Sydney - The number of New Zealanders who see China as a geopolitical threat has climbed, according to a new survey.
The research was conducted by the Asia New Zealand Foundation, a Wellington-based non-profit organization.
It has been sampling the views of New Zealanders since 1997. Of the more than 1100 people surveyed in the most recent study, just 13% saw China as a friend, which is a record low.
Fifty-eight percent of respondents consider China to be a geopolitical threat. That apprehension has increased from last year's figure of 37%. The foundation says the views of New Zealanders are influenced by media stories, which have charted Beijing's growing assertiveness in the Pacific region and its territorial ambitions in the South China Sea.
Only 10% of respondents to the study considered that China would act responsibly in the world.
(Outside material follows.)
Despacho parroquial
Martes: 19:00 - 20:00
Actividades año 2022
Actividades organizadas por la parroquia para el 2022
The Asia New Zealand Foundation executive director Simon Draper said the bilateral relationship with Beijing was once mostly based on trade, but had become increasingly entwined in global politics.
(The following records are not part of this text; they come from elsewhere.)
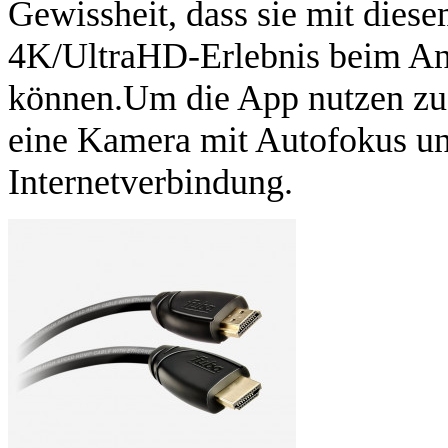
Gewissheit, dass sie mit dies
4K/UltraHD-Erlebnis beim An
können.Um die App nutzen zu 
eine Kamera mit Autofokus un
Internetverbindung.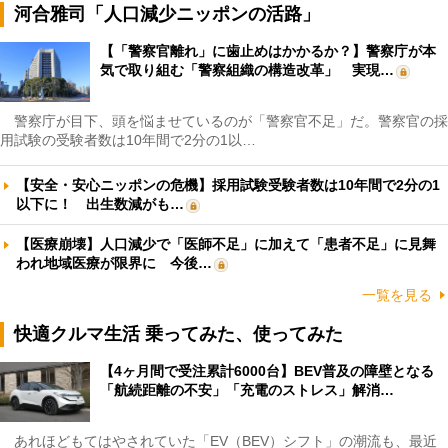
河合雅司「人口減少ニッポンの活路」
【「警察官離れ」に歯止めはかかるか？】警察庁が本
気で取り組む「警察組織の構造改革」 実現…
警察庁が目下、頭を悩ませているのが「警察官不足」だ。警察官の採
用試験の受験者数は10年間で2分の1以…
【安全・安心ニッポンの危機】採用試験受験者数は10年間で2分の1
以下に！ 出生数減がも…
【医療崩壊】人口減少で「医師不足」に加えて「患者不足」に見舞
われ地域医療が限界に 今後…
一覧を見る
快適クルマ生活 乗ってみた、使ってみた
【4ヶ月間で受注累計6000台】BEV普及の障壁となる
「航続距離の不安」「充電のストレス」解消…
あれほどもてはやされていた「EV（BEV）シフト」の潮流も、最近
He told Radio New Zealand that has caused tensions to rise.
"New Zealand's relationship with China was pretty uncomplicated, you know, we sold them and continue to sell them in large numbers dairy, and meat and other goods and services, horticulture etcetera. Over the last few years, we have seen that relationship become a bit more complicated not just with New Zealand and China, but with China with a number of its partners," he said.
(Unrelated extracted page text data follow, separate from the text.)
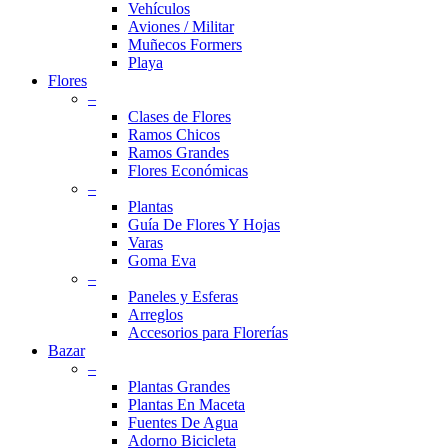
Vehículos
Aviones / Militar
Muñecos Formers
Playa
Flores
–
Clases de Flores
Ramos Chicos
Ramos Grandes
Flores Económicas
–
Plantas
Guía De Flores Y Hojas
Varas
Goma Eva
–
Paneles y Esferas
Arreglos
Accesorios para Florerías
Bazar
–
Plantas Grandes
Plantas En Maceta
Fuentes De Agua
Adorno Bicicleta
The study also revealed that New Zealanders were increasingly worried about cyberattacks and misinformation campaigns perpetrated by other countries.
The research reported that 79% of respondents saw Russia as a threatening country, followed by 75% who had similar fears over North Korea.
The survey has also indicates that New Zealanders increasingly feel a strong connection with Asia "through their friends, their community and their interests."
The government in Wellington has joined Australia in attempting to curb Beijing's security and trade ambitions in the Pacific, which both trans-Tasman neighbors consider to be their traditional sphere of influence.
U.S. President Joe Biden and New Zealand Prime Minister Jacinda Ardern earlier this month reaffirmed their strategic partnership and raised concerns about China's recently signed security pact with Solomon Islands in the Pacific. A joint statement criticized China over alleged human rights abuses, the erosion of democracy in Hong Kong and "unlawful maritime claims" in the South China Sea.
In response, state-media in Beijing accused the Ardern government of "smearing and demonizing" China.